In [0]:
# Camada Silver - Cards - Magic: The Gathering
# Pipeline 100% PySpark DataFrame API
# Modularizado seguindo padrão Bronze

# =============================================================================
# BIBLIOTECAS UTILIZADAS
# =============================================================================
import logging
from datetime import datetime
from pyspark.sql import SparkSession
from pyspark.sql.functions import *
from pyspark.sql.types import *
from delta.tables import DeltaTable
from pyspark.sql.utils import AnalysisException
from pyspark.sql.functions import udf, year, month, initcap, upper, coalesce, when, lit, split, size, regexp_replace, trim, translate, md5, lower



In [0]:
# =============================================================================
# FUNÇÕES UTILITÁRIAS
# =============================================================================
def get_secret(secret_name, default_value=None):
    try:
        return dbutils.secrets.get(scope="mtg-pipeline", key=secret_name)
    except:
        if default_value is not None:
            print(f"Secret '{secret_name}' não encontrado, usando valor padrão")
            return default_value
        else:
            print(f"Secret obrigatório '{secret_name}' não encontrado")
            raise Exception(f"Required secret '{secret_name}' not configured")

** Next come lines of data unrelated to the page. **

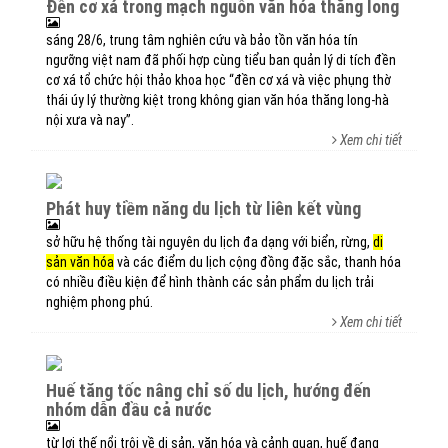
đền cơ xá trong mạch nguồn văn hóa thăng long
sáng 28/6, trung tâm nghiên cứu và bảo tồn văn hóa tín
ngưỡng việt nam đã phối hợp cùng tiểu ban quản lý di tích đền
cơ xá tổ chức hội thảo khoa học “đền cơ xá và việc phụng thờ
thái úy lý thường kiệt trong không gian văn hóa thăng long-hà
nội xưa và nay”.
Xem chi tiết
phát huy tiềm năng du lịch từ liên kết vùng
sở hữu hệ thống tài nguyên du lịch đa dạng với biển, rừng,
di
sản văn hóa
và các điểm du lịch cộng đồng đặc sắc, thanh hóa
có nhiều điều kiện để hình thành các sản phẩm du lịch trải
nghiệm phong phú.
Xem chi tiết
huế tăng tốc nâng chỉ số du lịch, hướng đến
nhóm dẫn đầu cả nước
từ lợi thế nổi trội về di sản, văn hóa và cảnh quan, huế đang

def setup_unity_catalog(catalog, schema):
    try:
        spark.sql(f"CREATE CATALOG IF NOT EXISTS {catalog}")
        spark.sql(f"USE CATALOG {catalog}")
        spark.sql(f"CREATE SCHEMA IF NOT EXISTS {schema}")
        spark.sql(f"USE SCHEMA {schema}")
        print(f"Schema {catalog}.{schema} criado ou já existente.")
        return True
    except Exception as e:
        print(f"Erro ao configurar Unity Catalog: {e}")
        return False

# =============================================================================
# EXTRAÇÃO
# =============================================================================
def extract_from_bronze(catalog, table_name):
    bronze_table = f"{catalog}.bronze.TB_BRONZE_CARDS"
    df = spark.table(bronze_table)
    return df

# =============================================================================
# TRANSFORMAÇÃO
# =============================================================================
def transform_cards_silver(df):
    # Filtro temporal (últimos 5 anos)
    df = df.filter(col("DT_INGESTION") >= add_months(current_date(), -12*5))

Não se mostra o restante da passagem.